Whether it's child pornography or not is debatable (there are no explicit acts performed in the video, only allusions to sex), but it is rather disconcerting seeing a kid whose voice hasn't changed yet rapping about these topics. Kris Kross this is not. However, is it really all that surprising when one of the biggest sensations in Chicago hip hop is Chief Keef, who raps about the same material at 16? Surely Keith Cozart was coming up with his rhymes three years ago -- he just didn't have the media attention yet.

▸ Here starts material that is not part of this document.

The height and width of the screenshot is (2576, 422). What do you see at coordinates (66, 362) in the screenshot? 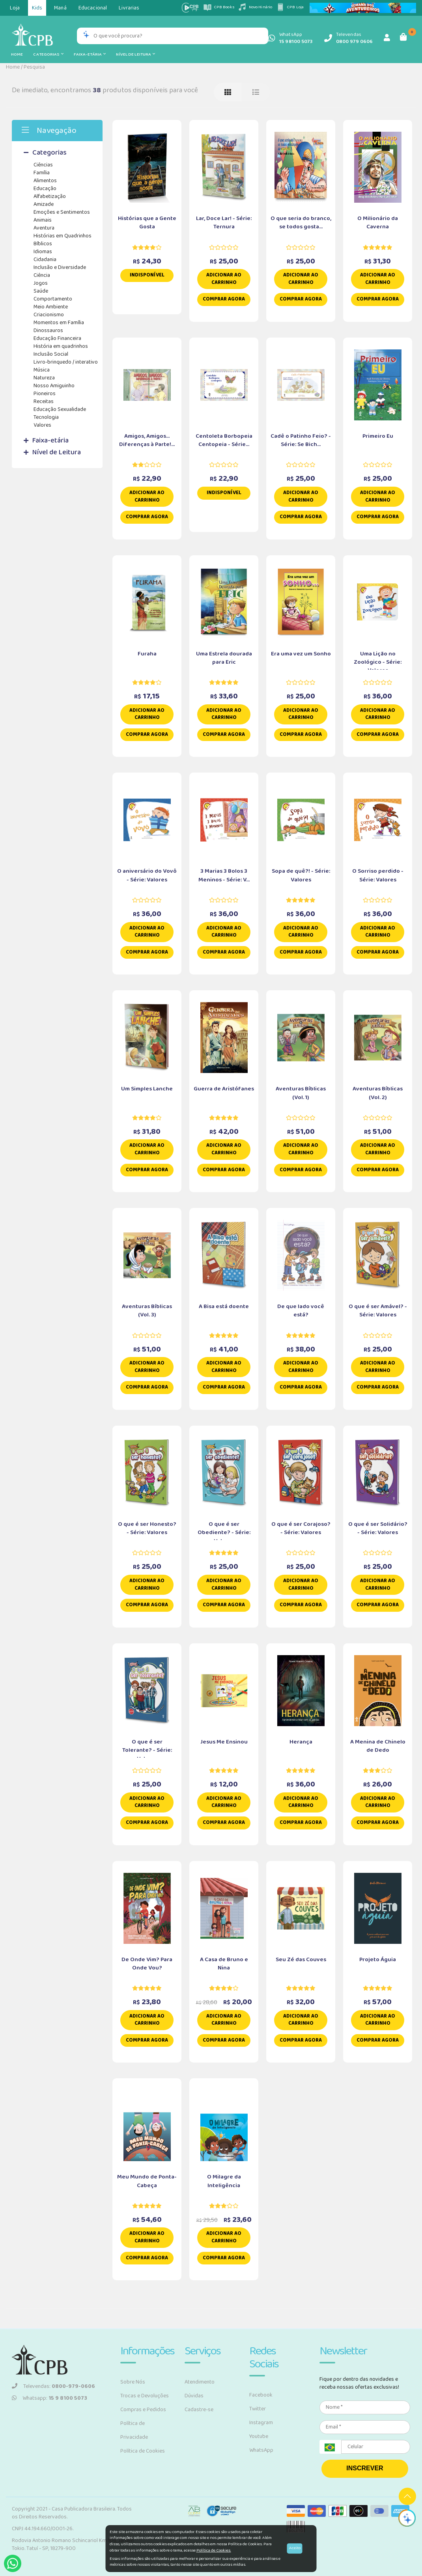
I see `Livro-brinquedo / interativo` at bounding box center [66, 362].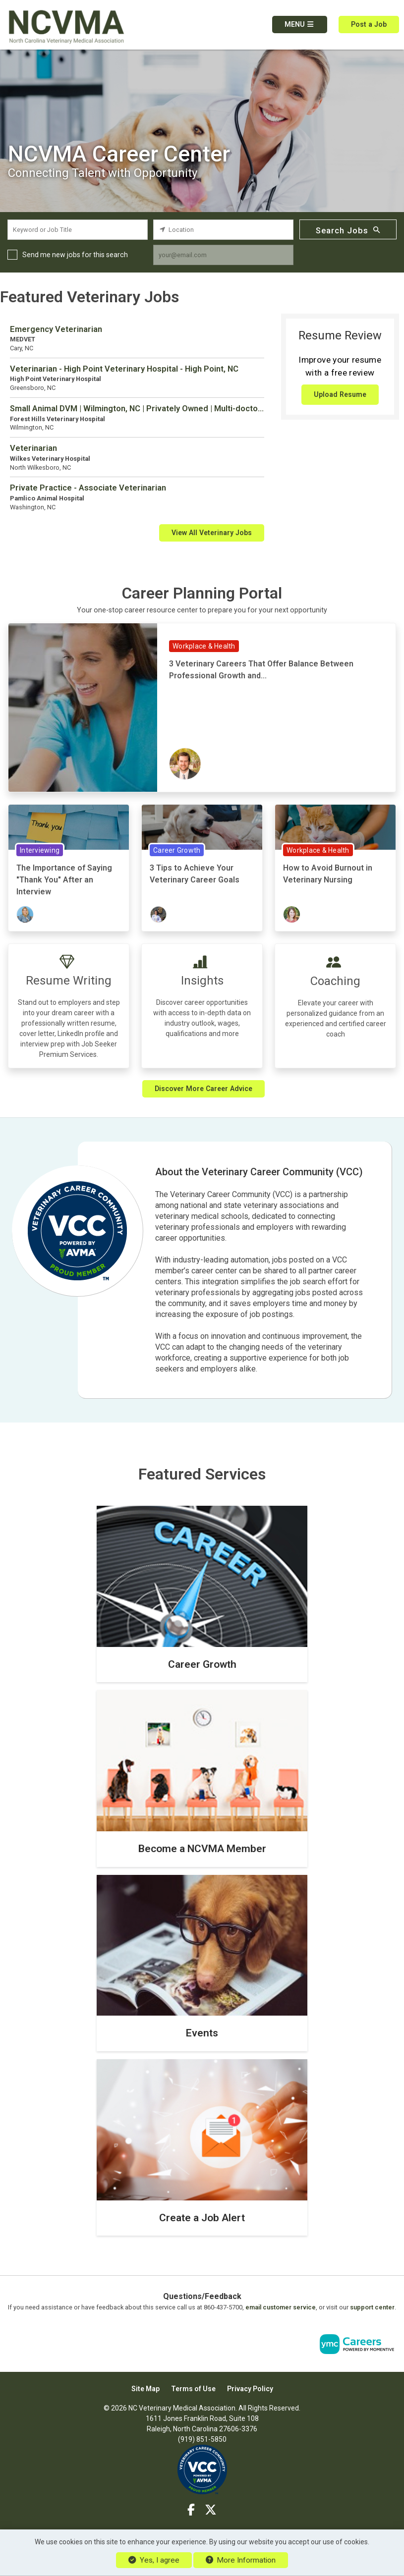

Now that it's here for Chief Keef and his crew, it makes sense that some of the younger members of the scene would get noticed, too.
Mitchell blames the trend on record labels "exploiting the violence," but as far as I can determine Lil Mouse is not yet signed -- and the whole scene has grown up and made it big not through label promotion but through artists self-releasing videos on YouTube.
Smith is trying to turn the tide with "The Pledge Mixtape," a collaboration with the Black Youth Project and Power of Purpose. The album, to be produced by Smith, is a 13-song compilation album of songs from various local hip hop artists "taking back their communal power through music." I'm not sure how much a mixtape that specifically excludes songs with violent imagery will make a difference, but giving opportunities to more positive musicians can't hurt. Investing in schools and extracurricular activities in the Wild 100s, Lawndale and other impoverished neighborhoods would help a lot more.
Meanwhile, the surest way for the pubescent rapper trend to come to an end (or, really, go back underground) is for another city's hip hop scene to rise to prominence. This is Chicago's minute, but the clock is ticking.